PROBLEM TO WORK ON:
In the records below, how many lines hold the string "tous"? Give only the number.

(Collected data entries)

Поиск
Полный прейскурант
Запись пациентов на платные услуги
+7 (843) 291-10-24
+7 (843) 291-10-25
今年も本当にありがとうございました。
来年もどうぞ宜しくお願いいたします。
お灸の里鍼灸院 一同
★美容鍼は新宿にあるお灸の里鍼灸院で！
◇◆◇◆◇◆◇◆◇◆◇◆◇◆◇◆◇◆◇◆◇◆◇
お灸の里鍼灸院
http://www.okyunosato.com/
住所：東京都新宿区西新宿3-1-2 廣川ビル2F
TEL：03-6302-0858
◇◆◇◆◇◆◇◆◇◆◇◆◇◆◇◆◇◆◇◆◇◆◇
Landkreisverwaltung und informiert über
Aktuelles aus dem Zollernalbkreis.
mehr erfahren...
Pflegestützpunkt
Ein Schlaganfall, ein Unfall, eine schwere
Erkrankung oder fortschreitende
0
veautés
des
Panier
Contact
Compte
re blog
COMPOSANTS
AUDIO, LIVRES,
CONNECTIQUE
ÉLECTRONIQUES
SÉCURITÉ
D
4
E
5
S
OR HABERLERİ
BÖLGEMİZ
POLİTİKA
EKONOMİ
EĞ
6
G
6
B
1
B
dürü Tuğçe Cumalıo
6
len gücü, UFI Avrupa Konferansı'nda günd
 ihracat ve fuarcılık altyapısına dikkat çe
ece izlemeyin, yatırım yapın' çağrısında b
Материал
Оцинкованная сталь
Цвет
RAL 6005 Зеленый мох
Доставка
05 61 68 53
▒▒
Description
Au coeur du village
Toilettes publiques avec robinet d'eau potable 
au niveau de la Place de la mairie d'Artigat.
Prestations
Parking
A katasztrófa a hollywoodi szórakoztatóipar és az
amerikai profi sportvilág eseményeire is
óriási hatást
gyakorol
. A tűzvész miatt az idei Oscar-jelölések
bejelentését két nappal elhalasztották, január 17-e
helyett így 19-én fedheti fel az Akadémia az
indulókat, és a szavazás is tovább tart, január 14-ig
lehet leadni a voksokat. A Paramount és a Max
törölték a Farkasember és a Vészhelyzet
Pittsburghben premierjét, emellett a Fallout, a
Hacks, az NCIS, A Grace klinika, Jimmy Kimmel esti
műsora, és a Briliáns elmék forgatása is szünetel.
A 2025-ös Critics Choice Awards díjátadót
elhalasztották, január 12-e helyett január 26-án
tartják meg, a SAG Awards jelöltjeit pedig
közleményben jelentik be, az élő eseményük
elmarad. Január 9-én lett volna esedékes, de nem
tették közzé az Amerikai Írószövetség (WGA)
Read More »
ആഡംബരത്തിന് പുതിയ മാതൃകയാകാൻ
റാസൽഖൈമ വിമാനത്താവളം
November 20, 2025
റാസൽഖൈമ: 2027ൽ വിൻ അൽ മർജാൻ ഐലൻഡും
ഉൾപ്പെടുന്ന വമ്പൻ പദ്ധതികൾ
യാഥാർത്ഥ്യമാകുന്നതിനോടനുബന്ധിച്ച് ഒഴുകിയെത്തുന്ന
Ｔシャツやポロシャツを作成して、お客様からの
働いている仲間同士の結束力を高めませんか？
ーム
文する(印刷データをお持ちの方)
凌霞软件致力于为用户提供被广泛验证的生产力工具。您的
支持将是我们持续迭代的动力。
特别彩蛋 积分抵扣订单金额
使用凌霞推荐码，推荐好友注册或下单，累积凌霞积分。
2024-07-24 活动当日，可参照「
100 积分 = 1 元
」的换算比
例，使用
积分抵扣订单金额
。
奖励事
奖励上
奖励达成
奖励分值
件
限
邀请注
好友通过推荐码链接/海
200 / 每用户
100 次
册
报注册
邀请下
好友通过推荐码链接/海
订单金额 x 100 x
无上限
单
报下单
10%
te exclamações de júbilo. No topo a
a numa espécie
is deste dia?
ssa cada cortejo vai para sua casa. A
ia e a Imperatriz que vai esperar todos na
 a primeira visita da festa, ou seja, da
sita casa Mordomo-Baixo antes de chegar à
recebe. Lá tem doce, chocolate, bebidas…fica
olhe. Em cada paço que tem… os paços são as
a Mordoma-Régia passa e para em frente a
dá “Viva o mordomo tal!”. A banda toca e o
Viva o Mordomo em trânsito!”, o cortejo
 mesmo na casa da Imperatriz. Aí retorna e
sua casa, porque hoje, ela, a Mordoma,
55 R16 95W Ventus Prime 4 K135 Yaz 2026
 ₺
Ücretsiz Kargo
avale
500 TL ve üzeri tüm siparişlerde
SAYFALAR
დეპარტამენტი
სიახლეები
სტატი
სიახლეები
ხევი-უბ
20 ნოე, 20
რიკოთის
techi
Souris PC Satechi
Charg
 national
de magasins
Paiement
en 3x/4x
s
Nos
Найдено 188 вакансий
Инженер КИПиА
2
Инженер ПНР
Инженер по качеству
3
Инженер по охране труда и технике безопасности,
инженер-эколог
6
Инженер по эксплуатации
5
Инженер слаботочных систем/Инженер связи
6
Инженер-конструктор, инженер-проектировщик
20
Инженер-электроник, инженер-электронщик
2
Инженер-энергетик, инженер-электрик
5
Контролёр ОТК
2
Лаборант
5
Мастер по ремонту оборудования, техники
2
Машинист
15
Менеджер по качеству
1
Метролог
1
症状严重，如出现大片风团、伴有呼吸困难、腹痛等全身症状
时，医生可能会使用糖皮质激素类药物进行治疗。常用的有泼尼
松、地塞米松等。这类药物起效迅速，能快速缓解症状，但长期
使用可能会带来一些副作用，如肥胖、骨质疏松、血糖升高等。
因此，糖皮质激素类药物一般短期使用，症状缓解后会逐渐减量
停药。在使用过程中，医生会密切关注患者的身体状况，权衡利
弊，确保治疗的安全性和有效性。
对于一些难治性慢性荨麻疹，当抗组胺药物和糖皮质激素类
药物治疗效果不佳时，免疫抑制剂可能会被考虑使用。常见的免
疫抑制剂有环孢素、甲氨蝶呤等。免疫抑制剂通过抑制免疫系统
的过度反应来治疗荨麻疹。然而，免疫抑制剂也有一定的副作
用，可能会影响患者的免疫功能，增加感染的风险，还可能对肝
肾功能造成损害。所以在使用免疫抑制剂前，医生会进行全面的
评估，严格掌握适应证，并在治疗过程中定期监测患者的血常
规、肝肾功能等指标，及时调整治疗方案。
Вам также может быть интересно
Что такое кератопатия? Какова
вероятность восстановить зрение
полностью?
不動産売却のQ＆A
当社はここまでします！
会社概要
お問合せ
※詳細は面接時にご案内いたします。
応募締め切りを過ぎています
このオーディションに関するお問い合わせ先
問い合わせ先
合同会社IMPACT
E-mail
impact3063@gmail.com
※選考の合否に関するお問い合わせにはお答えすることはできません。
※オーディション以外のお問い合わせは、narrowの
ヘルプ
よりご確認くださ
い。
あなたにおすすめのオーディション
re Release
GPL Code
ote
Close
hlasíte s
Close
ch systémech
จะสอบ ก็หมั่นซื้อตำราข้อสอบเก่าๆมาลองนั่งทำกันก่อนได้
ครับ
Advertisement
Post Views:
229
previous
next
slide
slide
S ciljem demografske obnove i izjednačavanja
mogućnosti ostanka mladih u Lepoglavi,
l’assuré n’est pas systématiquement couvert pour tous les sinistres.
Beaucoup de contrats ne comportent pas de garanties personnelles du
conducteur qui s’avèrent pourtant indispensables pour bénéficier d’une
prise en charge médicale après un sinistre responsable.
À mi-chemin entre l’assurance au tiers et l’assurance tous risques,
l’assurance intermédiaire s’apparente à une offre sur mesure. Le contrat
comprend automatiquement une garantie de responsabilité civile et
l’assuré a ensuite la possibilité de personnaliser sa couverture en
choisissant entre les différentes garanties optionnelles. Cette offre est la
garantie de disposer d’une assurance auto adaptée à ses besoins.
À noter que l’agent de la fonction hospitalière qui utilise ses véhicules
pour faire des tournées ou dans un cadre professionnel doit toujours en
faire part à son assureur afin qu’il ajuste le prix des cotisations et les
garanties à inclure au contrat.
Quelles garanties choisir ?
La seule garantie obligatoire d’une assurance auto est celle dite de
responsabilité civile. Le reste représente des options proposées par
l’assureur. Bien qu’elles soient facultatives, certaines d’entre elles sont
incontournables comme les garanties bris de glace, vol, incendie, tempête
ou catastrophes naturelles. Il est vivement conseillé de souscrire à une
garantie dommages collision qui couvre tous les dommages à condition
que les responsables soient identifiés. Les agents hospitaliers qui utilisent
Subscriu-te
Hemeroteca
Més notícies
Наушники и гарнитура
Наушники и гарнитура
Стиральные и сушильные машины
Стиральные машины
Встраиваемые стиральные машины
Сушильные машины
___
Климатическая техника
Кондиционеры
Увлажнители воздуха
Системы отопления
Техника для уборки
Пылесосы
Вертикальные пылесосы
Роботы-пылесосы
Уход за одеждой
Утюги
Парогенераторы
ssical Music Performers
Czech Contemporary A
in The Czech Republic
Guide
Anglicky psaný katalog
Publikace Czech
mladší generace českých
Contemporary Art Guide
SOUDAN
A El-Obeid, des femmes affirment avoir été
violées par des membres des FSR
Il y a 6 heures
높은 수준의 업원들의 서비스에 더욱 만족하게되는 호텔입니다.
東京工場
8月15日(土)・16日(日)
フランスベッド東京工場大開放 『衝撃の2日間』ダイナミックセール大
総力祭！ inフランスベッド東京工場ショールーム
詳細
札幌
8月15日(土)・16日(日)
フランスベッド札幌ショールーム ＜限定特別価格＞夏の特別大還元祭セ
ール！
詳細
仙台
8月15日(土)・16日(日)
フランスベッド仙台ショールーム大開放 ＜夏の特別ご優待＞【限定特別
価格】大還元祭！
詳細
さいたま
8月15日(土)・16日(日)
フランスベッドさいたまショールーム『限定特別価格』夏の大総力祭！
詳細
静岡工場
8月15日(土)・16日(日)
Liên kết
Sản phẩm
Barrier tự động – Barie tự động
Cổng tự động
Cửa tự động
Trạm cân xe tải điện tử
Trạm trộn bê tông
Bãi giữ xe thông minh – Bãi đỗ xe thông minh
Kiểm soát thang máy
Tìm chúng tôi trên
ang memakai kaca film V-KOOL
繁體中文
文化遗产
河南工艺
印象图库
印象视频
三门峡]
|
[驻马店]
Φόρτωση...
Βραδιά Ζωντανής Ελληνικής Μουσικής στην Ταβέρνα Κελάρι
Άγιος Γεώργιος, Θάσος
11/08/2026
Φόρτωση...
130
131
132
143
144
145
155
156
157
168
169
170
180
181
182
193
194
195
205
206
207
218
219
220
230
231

EXERCISE SOLUTION:
3